I stress about what others think of me in any case, but in a foreign situation, all my ways of picking up social cues (at which I usually excel) are being tested and modified.
Also, I find I suffer a great deal of deep, unconscious stress because of my tendency to see the part through the whole and the whole through the part. his is very hard to explain, but I’ll try.
My inner life, my heart, seems to be in a constant process of creating what scientists might call “a grand theory of everything.” I take in ideas, things, events—from a weed in the sidewalk to a metaphysical revelation—and within myself, I am constantly and semi-consciously integrating and arranging and exploring these things. It takes a lot of stability and patience and a certain rootedness to do this well.
Stability might be the key. I have to find a way that the Center within myself and an external Center can coincide. When I was living in Santa Fe, I had enough routine and solitude and good company to bring the internal and external almost to a point of harmony. I could envision one through the other. Inner and outer were mutually symbolic and mutually explanatory.
Living for these few months in a foreign country has impressed on me like never before the importance of stability in the outer life for the health of the inner life.
To bring us back to the list of stressors, I have come to see that a disturbance to the deep inner-workings of the heart’s life is as much or more stressful than the daily (very real) trouble of trying to speak the language and constantly meeting new people.
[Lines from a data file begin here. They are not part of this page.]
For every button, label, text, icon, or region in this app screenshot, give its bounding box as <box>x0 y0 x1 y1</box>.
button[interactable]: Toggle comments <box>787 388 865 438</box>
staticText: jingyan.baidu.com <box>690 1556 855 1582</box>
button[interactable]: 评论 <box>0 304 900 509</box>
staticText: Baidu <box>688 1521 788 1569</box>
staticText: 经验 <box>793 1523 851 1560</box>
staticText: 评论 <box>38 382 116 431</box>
The image that comes to mind is that of a houseplant continually uprooted. An occasional re-potting can stimulate. Frequent repotting is deadly. Because I love houseplants and have cared for many, I’ve even seen a plant suffer a fatal root trauma while continuing to appear healthy for weeks or even months.
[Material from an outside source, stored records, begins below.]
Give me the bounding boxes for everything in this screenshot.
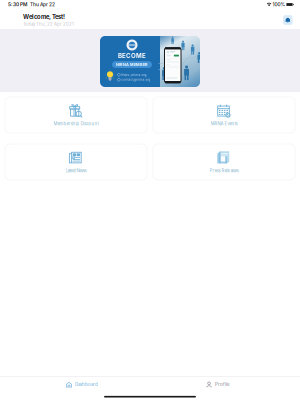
button[interactable]: Profile [164, 377, 272, 392]
button[interactable]: Latest News [5, 144, 147, 180]
staticText: Membership Discount [54, 121, 98, 126]
button[interactable]: Press Releases [153, 144, 295, 180]
staticText: Today Thu, 22 Apr 2021 [23, 22, 74, 27]
staticText: 100% [271, 2, 286, 7]
staticText: contact@nirna.org [121, 78, 150, 82]
button[interactable]: Dashboard [28, 377, 136, 392]
staticText: Press Releases [210, 168, 238, 173]
button[interactable]: Notifications [283, 15, 292, 25]
staticText: NIRNA MEMBER [116, 62, 148, 67]
button[interactable]: NIRNA Events [153, 97, 295, 133]
staticText: BECOME [118, 52, 146, 60]
button[interactable]: Become a NIRNA member [100, 36, 200, 87]
staticText: 5:30 PM [8, 2, 27, 7]
staticText: Welcome, Test! [23, 13, 65, 20]
staticText: Profile [215, 382, 230, 387]
button[interactable]: Membership Discount [5, 97, 147, 133]
staticText: Thu Apr 22 [27, 2, 55, 7]
staticText: Latest News [66, 168, 86, 173]
staticText: https://nirna.org/ [121, 73, 147, 77]
staticText: Dashboard [75, 382, 98, 387]
staticText: NIRNA Events [210, 121, 238, 126]
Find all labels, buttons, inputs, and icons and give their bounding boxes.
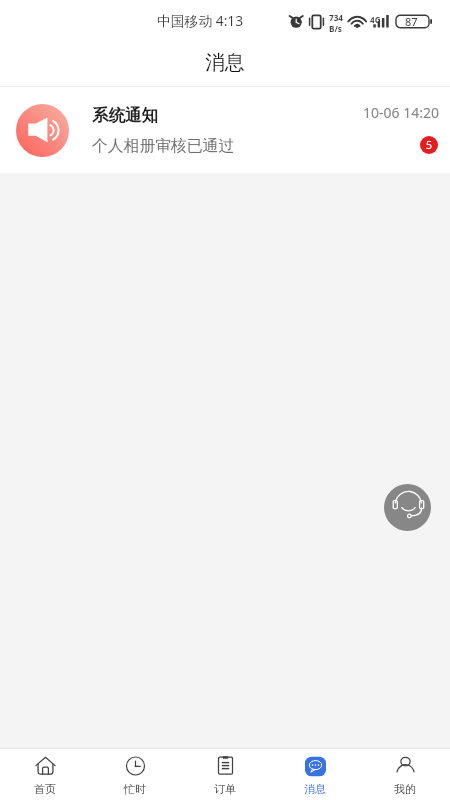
staticText: 消息 <box>205 50 245 75</box>
staticText: 个人相册审核已通过 <box>92 136 235 156</box>
staticText: 4G <box>370 14 381 25</box>
staticText: 87 <box>405 14 418 29</box>
button[interactable]: 系统通知 <box>0 87 450 173</box>
staticText: B/s <box>329 23 342 34</box>
button[interactable]: 我的 <box>360 749 450 800</box>
staticText: 首页 <box>34 782 56 796</box>
staticText: 5 <box>426 138 433 152</box>
staticText: 中国移动 4:13 <box>157 11 244 30</box>
button[interactable]: 订单 <box>180 749 270 800</box>
button[interactable]: 忙时 <box>90 749 180 800</box>
staticText: 系统通知 <box>92 105 158 126</box>
staticText: 我的 <box>394 782 416 796</box>
button[interactable]: 首页 <box>0 749 90 800</box>
staticText: 10-06 14:20 <box>363 103 439 122</box>
button[interactable]: Customer service <box>384 484 431 531</box>
button[interactable]: 消息 <box>270 749 360 800</box>
staticText: 消息 <box>304 782 326 796</box>
staticText: 订单 <box>214 782 236 796</box>
staticText: 734 <box>329 12 344 23</box>
staticText: 忙时 <box>124 782 146 796</box>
If you are one of the people who are easily stressed, very sensitive or experiencing physical or emotional pain, I suppose I’m taking time to lay this out for your sake as much as mine. I hope it helps. My mediations and my poetry and my general peace are all connected, and stressful people or situations rattle the whole edifice.
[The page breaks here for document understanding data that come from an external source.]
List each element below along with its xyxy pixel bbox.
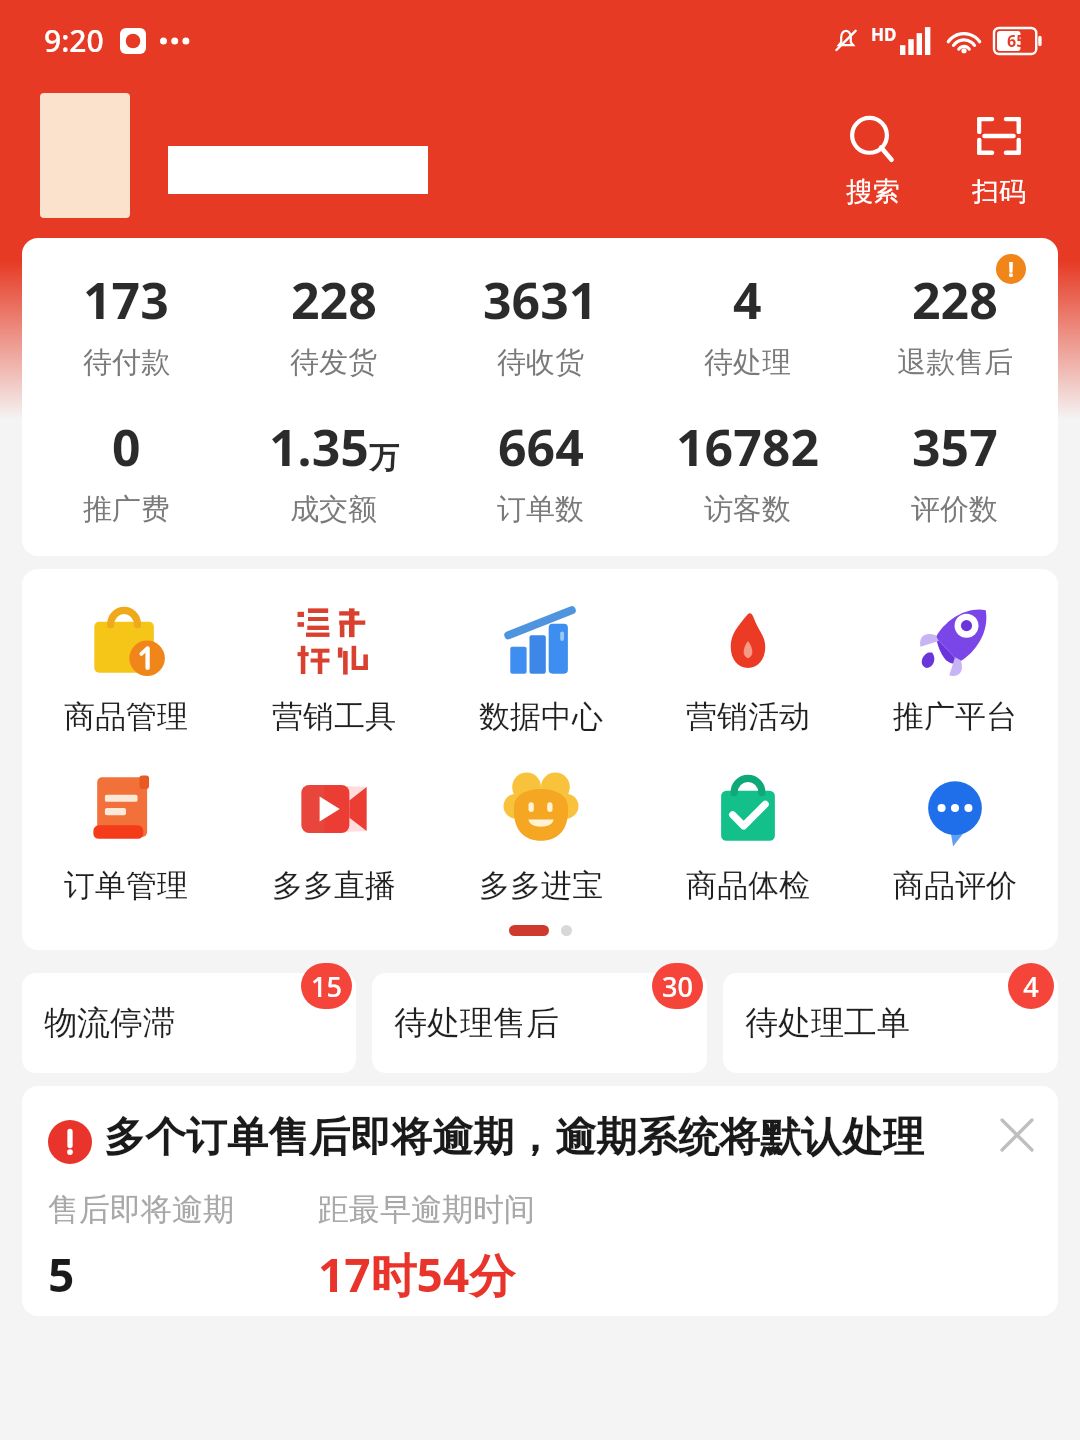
staticText: 营销活动 [686, 697, 810, 736]
staticText: 16782 [676, 413, 819, 481]
staticText: 搜索 [846, 175, 900, 209]
staticText: 228 [291, 266, 377, 334]
button[interactable]: 订单管理 [22, 760, 230, 907]
staticText: 订单数 [497, 491, 584, 528]
staticText: 15 [311, 968, 342, 1005]
button[interactable]: 173 [22, 264, 230, 383]
staticText: 物流停滞 [44, 1002, 176, 1044]
button[interactable]: 228 [230, 264, 437, 383]
staticText: 退款售后 [897, 344, 1013, 381]
button[interactable]: 营销活动 [644, 591, 851, 738]
staticText: 1.35 [269, 413, 369, 481]
button[interactable]: Shop avatar [40, 93, 130, 218]
staticText: 扫码 [972, 175, 1026, 209]
button[interactable]: 商品评价 [851, 760, 1058, 907]
staticText: 数据中心 [479, 697, 603, 736]
staticText: 30 [662, 968, 693, 1005]
staticText: HD [871, 23, 897, 46]
button[interactable]: 物流停滞 [22, 973, 356, 1073]
staticText: 成交额 [290, 491, 377, 528]
button[interactable]: 3631 [437, 264, 644, 383]
staticText: 17时54分 [318, 1243, 516, 1306]
button[interactable]: 待处理售后 [372, 973, 707, 1073]
button[interactable]: Scan QR code [964, 109, 1034, 211]
staticText: 评价数 [911, 491, 998, 528]
staticText: 商品评价 [893, 866, 1017, 905]
button[interactable]: Search [838, 109, 908, 211]
staticText: 多多进宝 [479, 866, 603, 905]
staticText: 万 [369, 439, 399, 477]
button[interactable]: 营销工具 [230, 591, 437, 738]
staticText: 65 [1007, 30, 1026, 52]
button[interactable]: 商品体检 [644, 760, 851, 907]
staticText: 待处理工单 [745, 1002, 910, 1044]
staticText: 待处理 [704, 344, 791, 381]
staticText: 173 [83, 266, 169, 334]
staticText: 营销工具 [272, 697, 396, 736]
staticText: 0 [112, 413, 141, 481]
button[interactable]: 多多直播 [230, 760, 437, 907]
button[interactable]: 357 [851, 411, 1058, 530]
staticText: 访客数 [704, 491, 791, 528]
button[interactable]: 664 [437, 411, 644, 530]
button[interactable]: 16782 [644, 411, 851, 530]
button[interactable]: 商品管理 [22, 591, 230, 738]
staticText: 推广平台 [893, 697, 1017, 736]
staticText: ! [1008, 255, 1014, 284]
staticText: 待发货 [290, 344, 377, 381]
button[interactable]: 数据中心 [437, 591, 644, 738]
button[interactable]: 1.35 [230, 411, 437, 530]
button[interactable]: Close [994, 1112, 1040, 1158]
staticText: 5 [48, 1243, 75, 1306]
staticText: 推广费 [83, 491, 170, 528]
button[interactable]: 推广平台 [851, 591, 1058, 738]
staticText: 多个订单售后即将逾期，逾期系统将默认处理 [104, 1112, 994, 1164]
staticText: 商品管理 [64, 697, 188, 736]
staticText: 4 [1023, 968, 1039, 1005]
staticText: 商品体检 [686, 866, 810, 905]
staticText: 4 [733, 266, 762, 334]
staticText: 距最早逾期时间 [318, 1190, 535, 1229]
staticText: 多多直播 [272, 866, 396, 905]
staticText: 357 [912, 413, 998, 481]
staticText: 664 [498, 413, 584, 481]
button[interactable]: 0 [22, 411, 230, 530]
button[interactable]: 多多进宝 [437, 760, 644, 907]
staticText: 待处理售后 [394, 1002, 559, 1044]
staticText: 待收货 [497, 344, 584, 381]
button[interactable]: 待处理工单 [723, 973, 1058, 1073]
staticText: 订单管理 [64, 866, 188, 905]
staticText: 待付款 [83, 344, 170, 381]
staticText: 售后即将逾期 [48, 1190, 234, 1229]
staticText: 228 [912, 266, 998, 334]
button[interactable]: 228 [851, 264, 1058, 383]
staticText: 9:20 [44, 20, 104, 61]
button[interactable]: 4 [644, 264, 851, 383]
staticText: 3631 [483, 266, 598, 334]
As a last word, reaction to stress can be another stress. The thoughts—“I should be stronger than this,” “why do I feel bad, since nothing is really wrong?,” or “I shouldn’t let this (person or situation) get to me”—can compound the effects of stress.
Give yourself permission to make a list, to accept the things that are uniquely stressful to you, to increase the time you give to stress-relieving activity.
I am trying to do this right now. Organizing and writing my thoughts is often the best therapy. When the list is made, I can begin to make changes. The stress is balanced somewhat by objectification. Some of the stress is beneficial, but the stress which isn’t, I can try to eliminate.